ContextForge is a local-first Retrieval-Augmented Generation (RAG) system designed for deep document understanding, structured retrieval, and long-context conversations.
Most RAG systems rely purely on vector search, which can struggle with exact terminology, structured documents, and long-running conversations. ContextForge explores a hybrid approach that combines dense retrieval, sparse retrieval, and hierarchical conversational memory to improve answer grounding and contextual continuity.
The system is designed for developers and researchers experimenting with reliable long-context AI systems, especially in environments where privacy, transparency, and local inference are important.
ContextForge utilizes a modular architecture with two distinct, selectable retrieval strategies and a multi-layered memory system.
The system supports two mutually exclusive retrieval modes, selectable at runtime (CLI) or via configuration (API).
-
Hybrid Mode (Default)
- Mechanism: Combines results from Dense Vector Search (mediated by ChromaDB) and Sparse Keyword Search (BM25).
- Fusion: Uses Reciprocal Rank Fusion (RRF) to merge and normalize scores from both retrievers.
- Refinement: Top candidates are passed through a Cross-Encoder Reranker (using sentence-transformers) to maximize relevance before generation.
- Use Case: Best for general-purpose queries requiring both semantic understanding and exact keyword matching.
-
SPLADE Mode (Experimental)
- Mechanism: Uses SPLADE (Sparse Lexical and Expansion Model) to generate learned sparse representations.
- Efficiency: Performs retrieval in a single pass using inverted indices, capturing both semantic meaning and specific terms without requiring a separate heavy reranking step.
- Use Case: High-efficiency environments or domains where learned sparse representations outperform traditional dense vectors.
ContextForge maintains state across three levels to support long-running, context-heavy conversations:
- Short-Term Memory: Buffers the immediate conversation history (recent turns) for direct context.
- Episodic Memory: Archives past conversation turns in SQLite.
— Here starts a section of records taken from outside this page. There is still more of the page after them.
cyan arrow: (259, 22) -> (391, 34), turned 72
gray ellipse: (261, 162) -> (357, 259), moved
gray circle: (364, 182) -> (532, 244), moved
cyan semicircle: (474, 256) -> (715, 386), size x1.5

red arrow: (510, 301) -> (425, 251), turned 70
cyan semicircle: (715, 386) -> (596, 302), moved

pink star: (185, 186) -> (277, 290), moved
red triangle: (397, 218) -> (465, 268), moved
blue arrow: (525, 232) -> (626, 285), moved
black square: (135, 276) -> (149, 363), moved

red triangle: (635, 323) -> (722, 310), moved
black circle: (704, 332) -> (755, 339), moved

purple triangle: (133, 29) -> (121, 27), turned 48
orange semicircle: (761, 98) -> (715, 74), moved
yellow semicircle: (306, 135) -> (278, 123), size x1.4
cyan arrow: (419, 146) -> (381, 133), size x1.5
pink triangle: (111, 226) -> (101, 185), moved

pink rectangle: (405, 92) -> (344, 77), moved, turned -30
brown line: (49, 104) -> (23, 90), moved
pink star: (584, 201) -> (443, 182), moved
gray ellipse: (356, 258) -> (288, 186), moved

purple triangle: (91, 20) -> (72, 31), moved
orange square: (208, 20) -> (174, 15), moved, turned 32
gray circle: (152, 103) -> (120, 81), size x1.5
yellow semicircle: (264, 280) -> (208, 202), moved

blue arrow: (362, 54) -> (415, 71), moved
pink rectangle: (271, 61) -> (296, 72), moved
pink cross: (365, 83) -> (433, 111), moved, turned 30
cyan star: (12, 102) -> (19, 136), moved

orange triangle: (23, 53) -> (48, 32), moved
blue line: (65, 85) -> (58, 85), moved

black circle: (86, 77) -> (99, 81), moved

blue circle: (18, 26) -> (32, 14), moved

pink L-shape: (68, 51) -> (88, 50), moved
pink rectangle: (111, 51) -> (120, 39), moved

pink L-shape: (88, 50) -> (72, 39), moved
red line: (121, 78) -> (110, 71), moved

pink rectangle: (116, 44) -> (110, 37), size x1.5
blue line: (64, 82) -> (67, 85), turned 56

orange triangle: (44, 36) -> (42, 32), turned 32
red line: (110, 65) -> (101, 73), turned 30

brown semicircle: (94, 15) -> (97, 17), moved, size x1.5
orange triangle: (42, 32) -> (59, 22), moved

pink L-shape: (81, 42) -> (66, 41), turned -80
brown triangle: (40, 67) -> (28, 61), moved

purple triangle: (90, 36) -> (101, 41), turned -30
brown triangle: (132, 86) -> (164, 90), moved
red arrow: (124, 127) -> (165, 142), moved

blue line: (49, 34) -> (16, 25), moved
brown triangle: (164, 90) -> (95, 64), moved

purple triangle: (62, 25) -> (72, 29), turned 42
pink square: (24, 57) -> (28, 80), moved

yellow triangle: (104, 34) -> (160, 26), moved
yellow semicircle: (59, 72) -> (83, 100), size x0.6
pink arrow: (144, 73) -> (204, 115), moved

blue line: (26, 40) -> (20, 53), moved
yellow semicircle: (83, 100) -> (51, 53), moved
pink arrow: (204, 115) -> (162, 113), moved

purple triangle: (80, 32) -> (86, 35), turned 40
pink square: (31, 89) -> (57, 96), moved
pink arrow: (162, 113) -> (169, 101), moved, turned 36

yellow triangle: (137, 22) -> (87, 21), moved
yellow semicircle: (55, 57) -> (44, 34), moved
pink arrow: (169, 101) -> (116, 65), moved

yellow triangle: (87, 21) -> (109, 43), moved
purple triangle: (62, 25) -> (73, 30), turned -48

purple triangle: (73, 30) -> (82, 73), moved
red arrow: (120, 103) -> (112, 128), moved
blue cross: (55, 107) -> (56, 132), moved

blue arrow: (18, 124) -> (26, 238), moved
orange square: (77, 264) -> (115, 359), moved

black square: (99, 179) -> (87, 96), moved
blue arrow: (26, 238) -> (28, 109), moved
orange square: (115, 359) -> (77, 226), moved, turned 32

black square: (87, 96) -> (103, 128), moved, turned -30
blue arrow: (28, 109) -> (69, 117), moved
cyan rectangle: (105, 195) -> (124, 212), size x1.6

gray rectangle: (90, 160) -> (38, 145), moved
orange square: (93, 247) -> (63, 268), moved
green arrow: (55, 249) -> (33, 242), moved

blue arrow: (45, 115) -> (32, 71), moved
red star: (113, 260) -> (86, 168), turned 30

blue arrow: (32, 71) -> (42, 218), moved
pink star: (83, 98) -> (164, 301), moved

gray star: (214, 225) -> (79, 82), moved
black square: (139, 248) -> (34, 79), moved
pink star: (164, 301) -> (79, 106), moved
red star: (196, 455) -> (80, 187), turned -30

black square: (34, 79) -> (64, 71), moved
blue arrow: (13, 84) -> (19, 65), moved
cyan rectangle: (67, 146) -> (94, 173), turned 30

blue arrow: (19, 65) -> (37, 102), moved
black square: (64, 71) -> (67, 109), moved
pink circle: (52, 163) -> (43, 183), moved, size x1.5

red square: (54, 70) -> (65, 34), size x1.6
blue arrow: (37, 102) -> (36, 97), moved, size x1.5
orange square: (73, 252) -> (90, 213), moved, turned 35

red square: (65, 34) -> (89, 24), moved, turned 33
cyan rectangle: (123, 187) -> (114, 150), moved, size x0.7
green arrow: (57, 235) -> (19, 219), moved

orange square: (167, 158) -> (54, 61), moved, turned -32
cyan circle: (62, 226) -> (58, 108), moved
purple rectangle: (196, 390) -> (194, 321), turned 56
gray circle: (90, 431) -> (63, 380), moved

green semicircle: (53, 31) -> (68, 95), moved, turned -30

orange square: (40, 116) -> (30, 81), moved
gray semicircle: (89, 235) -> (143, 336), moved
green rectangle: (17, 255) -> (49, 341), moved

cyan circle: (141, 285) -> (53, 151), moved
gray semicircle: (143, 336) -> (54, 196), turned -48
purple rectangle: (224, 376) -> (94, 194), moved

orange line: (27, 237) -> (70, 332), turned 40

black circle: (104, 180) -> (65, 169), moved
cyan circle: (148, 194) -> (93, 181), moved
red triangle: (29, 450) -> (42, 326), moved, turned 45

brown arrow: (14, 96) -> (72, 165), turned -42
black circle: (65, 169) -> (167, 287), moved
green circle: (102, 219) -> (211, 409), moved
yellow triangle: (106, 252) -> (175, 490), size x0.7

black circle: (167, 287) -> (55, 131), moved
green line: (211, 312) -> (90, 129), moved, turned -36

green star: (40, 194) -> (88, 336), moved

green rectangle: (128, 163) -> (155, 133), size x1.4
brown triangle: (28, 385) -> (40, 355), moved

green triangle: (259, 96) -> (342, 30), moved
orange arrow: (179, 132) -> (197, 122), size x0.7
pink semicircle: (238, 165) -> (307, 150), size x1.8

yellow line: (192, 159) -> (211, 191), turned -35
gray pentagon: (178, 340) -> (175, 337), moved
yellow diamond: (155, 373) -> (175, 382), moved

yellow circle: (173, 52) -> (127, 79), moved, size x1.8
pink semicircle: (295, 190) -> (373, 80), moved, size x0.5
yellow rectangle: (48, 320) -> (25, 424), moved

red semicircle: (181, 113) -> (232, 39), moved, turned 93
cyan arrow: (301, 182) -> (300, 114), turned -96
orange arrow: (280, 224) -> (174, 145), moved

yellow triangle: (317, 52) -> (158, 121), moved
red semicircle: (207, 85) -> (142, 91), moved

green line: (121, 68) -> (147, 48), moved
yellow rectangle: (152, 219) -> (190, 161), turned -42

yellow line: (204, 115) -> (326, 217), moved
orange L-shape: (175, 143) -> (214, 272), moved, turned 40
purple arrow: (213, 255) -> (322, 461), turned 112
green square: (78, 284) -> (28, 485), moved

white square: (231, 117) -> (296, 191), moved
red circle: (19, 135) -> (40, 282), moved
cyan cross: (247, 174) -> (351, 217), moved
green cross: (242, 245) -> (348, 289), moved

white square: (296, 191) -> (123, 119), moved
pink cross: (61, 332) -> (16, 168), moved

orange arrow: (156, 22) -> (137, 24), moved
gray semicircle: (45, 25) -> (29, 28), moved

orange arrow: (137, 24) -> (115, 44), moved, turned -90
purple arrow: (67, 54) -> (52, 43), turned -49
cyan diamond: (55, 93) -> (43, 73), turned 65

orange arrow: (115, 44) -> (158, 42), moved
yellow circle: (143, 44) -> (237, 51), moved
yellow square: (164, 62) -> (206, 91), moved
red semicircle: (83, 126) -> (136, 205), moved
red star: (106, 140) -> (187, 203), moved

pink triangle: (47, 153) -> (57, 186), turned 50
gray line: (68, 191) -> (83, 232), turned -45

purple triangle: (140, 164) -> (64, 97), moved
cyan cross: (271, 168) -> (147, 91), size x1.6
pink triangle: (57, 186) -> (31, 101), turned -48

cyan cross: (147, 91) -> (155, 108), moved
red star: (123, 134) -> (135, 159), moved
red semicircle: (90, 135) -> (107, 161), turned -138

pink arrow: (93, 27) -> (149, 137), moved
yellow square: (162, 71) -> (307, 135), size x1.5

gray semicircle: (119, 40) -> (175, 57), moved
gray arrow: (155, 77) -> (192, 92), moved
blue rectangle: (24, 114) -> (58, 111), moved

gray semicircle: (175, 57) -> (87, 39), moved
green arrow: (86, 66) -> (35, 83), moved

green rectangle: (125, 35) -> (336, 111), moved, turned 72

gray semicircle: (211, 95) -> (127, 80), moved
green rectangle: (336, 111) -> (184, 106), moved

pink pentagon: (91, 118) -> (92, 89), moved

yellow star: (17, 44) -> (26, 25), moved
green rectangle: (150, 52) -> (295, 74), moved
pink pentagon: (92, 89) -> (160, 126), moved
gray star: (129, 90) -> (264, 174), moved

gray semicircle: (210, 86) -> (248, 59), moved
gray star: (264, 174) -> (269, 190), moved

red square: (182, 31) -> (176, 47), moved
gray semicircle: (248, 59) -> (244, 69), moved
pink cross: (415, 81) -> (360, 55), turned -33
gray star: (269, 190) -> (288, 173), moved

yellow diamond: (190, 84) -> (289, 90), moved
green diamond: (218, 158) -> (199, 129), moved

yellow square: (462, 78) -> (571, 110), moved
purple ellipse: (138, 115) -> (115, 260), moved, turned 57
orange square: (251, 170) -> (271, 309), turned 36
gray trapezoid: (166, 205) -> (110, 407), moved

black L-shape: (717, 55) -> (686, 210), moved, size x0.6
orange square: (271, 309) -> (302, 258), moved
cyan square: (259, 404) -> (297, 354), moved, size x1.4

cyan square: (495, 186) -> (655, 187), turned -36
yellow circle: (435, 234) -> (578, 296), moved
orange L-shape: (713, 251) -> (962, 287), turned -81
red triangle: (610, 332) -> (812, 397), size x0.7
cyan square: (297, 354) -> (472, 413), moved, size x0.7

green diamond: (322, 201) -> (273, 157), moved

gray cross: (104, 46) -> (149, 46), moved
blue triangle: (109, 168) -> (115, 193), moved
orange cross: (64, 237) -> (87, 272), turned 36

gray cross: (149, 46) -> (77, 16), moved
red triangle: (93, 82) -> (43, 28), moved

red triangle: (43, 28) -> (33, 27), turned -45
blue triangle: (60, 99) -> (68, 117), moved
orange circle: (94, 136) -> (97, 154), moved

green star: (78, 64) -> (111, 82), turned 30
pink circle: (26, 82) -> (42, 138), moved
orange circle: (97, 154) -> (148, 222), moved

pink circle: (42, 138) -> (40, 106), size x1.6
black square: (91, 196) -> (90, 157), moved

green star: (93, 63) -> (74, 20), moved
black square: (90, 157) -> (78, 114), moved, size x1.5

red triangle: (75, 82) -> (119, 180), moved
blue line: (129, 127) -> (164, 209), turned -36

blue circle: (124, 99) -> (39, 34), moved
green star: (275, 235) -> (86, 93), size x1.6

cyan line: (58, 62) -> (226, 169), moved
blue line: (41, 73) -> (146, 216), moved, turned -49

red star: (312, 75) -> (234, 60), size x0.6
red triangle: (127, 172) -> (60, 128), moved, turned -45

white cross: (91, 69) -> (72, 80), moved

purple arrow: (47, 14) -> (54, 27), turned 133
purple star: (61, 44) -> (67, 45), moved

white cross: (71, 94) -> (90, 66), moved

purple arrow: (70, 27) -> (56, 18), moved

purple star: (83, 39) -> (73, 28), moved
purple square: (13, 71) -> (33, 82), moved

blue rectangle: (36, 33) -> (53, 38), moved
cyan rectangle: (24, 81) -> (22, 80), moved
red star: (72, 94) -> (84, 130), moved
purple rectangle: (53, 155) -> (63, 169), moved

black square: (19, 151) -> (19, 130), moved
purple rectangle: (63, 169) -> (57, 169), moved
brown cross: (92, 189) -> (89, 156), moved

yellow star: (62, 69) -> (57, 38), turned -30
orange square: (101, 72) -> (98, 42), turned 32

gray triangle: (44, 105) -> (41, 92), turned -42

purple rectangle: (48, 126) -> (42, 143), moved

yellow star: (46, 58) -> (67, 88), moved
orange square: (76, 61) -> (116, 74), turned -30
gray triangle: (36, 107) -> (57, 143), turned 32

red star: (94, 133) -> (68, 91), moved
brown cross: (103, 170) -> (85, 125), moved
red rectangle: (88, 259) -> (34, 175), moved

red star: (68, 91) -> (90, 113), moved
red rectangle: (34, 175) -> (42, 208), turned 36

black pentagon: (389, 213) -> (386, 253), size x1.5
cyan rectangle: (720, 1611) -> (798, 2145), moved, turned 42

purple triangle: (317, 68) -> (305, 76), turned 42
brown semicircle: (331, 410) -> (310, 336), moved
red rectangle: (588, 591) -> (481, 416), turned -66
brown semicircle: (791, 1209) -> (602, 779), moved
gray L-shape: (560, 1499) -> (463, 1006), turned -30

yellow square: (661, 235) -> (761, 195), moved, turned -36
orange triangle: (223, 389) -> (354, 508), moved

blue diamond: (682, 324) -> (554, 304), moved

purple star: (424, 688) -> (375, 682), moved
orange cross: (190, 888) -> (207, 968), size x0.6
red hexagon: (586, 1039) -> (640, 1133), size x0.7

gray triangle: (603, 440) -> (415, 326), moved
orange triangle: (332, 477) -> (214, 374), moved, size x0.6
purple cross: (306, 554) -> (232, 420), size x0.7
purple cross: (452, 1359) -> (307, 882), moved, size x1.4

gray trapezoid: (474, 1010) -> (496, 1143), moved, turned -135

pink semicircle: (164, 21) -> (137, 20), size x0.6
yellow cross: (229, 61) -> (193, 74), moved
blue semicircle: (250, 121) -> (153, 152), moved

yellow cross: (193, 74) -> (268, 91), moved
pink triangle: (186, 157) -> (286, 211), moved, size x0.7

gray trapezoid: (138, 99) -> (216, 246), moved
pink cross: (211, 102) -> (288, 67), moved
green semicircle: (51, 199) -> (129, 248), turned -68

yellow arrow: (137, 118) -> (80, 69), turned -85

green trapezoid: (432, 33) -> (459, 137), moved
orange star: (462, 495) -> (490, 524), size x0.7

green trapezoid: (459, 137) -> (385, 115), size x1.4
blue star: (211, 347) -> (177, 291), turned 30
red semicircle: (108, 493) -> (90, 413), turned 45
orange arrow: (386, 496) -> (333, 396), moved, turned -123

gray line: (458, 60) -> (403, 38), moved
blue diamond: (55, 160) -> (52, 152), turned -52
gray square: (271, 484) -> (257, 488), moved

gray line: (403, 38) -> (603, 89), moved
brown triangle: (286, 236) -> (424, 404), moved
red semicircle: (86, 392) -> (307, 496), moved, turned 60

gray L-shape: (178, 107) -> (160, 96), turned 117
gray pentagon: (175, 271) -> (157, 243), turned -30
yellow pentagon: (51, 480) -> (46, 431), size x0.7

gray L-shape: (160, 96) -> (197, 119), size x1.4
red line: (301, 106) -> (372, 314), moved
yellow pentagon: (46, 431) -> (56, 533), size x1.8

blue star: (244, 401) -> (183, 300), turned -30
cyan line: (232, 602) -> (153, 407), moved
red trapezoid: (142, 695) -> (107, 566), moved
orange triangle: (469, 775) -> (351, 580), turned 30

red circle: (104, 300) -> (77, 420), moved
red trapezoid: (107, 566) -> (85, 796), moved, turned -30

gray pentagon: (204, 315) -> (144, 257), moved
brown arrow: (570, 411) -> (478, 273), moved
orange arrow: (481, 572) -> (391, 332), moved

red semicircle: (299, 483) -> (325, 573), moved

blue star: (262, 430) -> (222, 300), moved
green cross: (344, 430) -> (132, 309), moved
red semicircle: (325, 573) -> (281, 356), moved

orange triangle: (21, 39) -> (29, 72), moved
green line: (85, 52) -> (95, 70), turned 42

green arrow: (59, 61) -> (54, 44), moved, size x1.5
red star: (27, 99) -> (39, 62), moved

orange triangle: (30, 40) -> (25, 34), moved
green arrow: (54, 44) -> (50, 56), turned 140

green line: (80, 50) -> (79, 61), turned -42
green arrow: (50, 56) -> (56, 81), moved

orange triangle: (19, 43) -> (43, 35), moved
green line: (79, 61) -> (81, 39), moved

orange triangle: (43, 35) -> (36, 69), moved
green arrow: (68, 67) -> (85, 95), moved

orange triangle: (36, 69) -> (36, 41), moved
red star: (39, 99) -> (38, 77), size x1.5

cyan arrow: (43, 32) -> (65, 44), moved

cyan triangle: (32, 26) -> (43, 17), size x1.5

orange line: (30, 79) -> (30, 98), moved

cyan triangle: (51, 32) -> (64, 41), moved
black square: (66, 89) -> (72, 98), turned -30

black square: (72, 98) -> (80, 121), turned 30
Retrieves relevant historical interactions using FTS5 (Full-Text Search) based on the current query.
- Semantic Profile: Extracts and persists enduring user facts and preferences to personalize responses over time.
- Logical Page Mapping: Automatically detects physical-to-logical page offsets in PDFs (e.g., matching the printed "Page 1" to physical page 12) for accurate citations.
- Chapter Awareness: Scans and indexes document structures to support scoped queries like "summarize chapter 4" or "what is in the conclusion?".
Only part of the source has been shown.